Пролом молчит: он узок до того,
Что по нему и звук не проберется,
Но для Амура путь везде найдется:
Ничто не в силах задержать его.
Пускай чета, о коей здесь мы тужим,
Непослушаньем прогневив судьбу,
Жестокому подверглась наказанью, –
Она умерщвлена одним оружьем,
Она погребена в одном гробу,
Она воскрешена в одном преданье.
– Слава богу! – воскликнул Дон Кихот, выслушав
сонет дона Лоренсо. – Среди множества нынешних истощенных поэтов я
наконец-то вижу поэта изощренного, и этот поэт – вы, государь мой. В этом меня
убеждает мастерство, с каким написан ваш сонет.
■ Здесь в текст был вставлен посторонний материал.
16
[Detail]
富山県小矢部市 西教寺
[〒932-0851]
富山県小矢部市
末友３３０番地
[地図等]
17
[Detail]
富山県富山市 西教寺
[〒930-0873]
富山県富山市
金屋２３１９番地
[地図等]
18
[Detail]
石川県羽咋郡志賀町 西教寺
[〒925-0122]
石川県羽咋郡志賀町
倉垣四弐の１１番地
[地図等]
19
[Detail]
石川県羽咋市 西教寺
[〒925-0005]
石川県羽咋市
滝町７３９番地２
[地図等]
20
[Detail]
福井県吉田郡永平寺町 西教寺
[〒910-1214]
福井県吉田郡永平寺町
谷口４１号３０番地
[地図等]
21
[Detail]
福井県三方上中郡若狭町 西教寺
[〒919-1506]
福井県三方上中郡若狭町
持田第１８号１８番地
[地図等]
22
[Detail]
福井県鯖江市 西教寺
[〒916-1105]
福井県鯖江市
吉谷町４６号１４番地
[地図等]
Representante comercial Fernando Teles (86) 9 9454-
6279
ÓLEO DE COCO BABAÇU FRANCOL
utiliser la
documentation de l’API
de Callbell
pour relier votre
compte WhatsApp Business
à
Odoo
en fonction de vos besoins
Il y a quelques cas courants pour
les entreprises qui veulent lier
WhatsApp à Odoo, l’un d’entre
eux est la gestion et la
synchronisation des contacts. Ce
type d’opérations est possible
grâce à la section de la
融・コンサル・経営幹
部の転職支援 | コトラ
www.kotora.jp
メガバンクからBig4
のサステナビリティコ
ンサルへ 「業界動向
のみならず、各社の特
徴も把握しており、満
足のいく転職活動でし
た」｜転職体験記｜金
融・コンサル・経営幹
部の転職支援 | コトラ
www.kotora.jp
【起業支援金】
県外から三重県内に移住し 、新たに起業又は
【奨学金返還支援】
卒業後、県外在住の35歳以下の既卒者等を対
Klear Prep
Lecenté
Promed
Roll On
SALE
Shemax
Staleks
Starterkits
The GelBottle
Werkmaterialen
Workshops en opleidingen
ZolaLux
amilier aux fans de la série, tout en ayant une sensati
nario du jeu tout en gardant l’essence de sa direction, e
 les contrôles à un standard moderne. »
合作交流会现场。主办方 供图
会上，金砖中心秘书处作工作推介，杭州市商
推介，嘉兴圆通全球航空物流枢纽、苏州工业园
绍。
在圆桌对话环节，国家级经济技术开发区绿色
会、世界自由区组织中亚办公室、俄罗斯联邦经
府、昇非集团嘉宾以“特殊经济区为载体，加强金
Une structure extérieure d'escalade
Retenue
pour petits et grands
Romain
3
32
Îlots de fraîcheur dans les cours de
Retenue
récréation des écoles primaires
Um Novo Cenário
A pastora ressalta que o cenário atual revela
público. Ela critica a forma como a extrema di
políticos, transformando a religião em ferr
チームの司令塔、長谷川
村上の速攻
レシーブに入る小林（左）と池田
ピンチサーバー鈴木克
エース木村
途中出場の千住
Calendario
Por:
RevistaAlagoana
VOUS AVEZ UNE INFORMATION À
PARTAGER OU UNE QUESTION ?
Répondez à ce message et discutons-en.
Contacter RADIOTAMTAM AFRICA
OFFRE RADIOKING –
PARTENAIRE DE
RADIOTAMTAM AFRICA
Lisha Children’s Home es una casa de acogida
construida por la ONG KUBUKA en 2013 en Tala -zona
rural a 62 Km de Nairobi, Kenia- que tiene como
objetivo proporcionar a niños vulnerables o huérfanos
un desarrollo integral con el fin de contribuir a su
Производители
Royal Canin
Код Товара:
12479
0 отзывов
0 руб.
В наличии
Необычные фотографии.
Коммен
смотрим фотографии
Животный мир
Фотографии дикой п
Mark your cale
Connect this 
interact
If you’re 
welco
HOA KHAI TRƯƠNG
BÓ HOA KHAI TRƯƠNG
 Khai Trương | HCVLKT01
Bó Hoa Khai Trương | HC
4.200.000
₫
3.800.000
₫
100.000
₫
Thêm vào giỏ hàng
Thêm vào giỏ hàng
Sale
Несколько дней Дон Кихот наслаждался жизнью в доме дона
Дьего, а затем попросил позволения отбыть; он поблагодарил хозяев за их радушие
и за тот сердечный прием, который был ему в этом доме оказан, но объявил, что
странствующим рыцарям не подобает проводить много времени в неге и праздности,
а потому он-де намерен возвратиться к исполнению своего долга и отправиться на
поиски приключений, коими эти края, как слышно, изобилуют, и в краях этих он
намерен-де пробыть до турнира в Сарагосе, куда он, собственно, и держит путь;
однако ж прежде ему надобно проникнуть в пещеру Монтесиноса, о которой столько
чудес рассказывают местные жители, а также изучить и исследовать место
зарождения и подлинные истоки семи лагун, так называемых лагун Руидеры. Дон
Дьего и его сын одобрили благородное решение Дон Кихота и сказали, чтобы он
взял из их дома и из их имущества все, что только ему полюбится, а они, мол,
рады ему услужить из уважения к его достоинствам, а равно и к благородному его
занятию.
Наконец настал день отъезда, столь же радостный для Дон
Кихота, сколь печальный и прискорбный для Санчо Пансы, который чувствовал себя
превосходно среди домашнего изобилия у дона Дьего и не стремился возвратиться к
голодной жизни в лесах и пустынях и к небогатому содержимому своей обыкновенно
не весьма туго набитой сумы. Все же он наполнил ее до отказа самым необходимым,
а Дон Кихот сказал на прощанье дону Лоренсо:
– Не знаю, говорил ли я вашей милости, а коли говорил,
так повторю еще раз: буде ваша милость захочет сократить дорогу и труды при
восхождении на недосягаемую вершину Храма Славы, то вам надобно будет только
свернуть со стези Поэзии, стези довольно тесной, и вступить на теснейшую стезю
странствующего рыцарства, и вы оглянуться не успеете, как она уже приведет вас
к престолу императорскому.
Этими словами Дон Кихот окончательно доказал свою
невменяемость, а еще больше тем, что он к ним прибавил, прибавил же он вот что:
– Одному богу известно, сеньор дон Лоренсо, горячее мое
желание увезти вас с собой и научить, как должно миловать послушных и покорять
и подавлять заносчивых, то есть выказывать добродетели, неразрывно связанные с
тем поприщем, которое я для себя избрал, но коль скоро этому препятствуют
молодые ваши лета и удерживают вас от этого почтенные ваши занятия, то я
удовольствуюсь тем, что преподам вашей милости совет: вы прославитесь как
стихотворец, если будете прислушиваться более к чужому мнению, нежели к
собственному, ибо нет таких родителей, коим их чадо казалось бы некрасивым, в
чадах же разумения нашего мы обманываемся еще чаще.
Отец с сыном снова подивились сумбурным речам Дон Кихота,
разумным и вздорным попеременно, а также тому, с каким упорством и
настойчивостью, несмотря ни на что, стремился он к злоключениям своих
приключений, составлявших венец и предел его желаний. После новых изъявлений
преданности и взаимных учтивостей, с милостивого дозволения владетельницы
замка, Дон Кихот на Росинанте, а Санчо на осле тронулись в путь.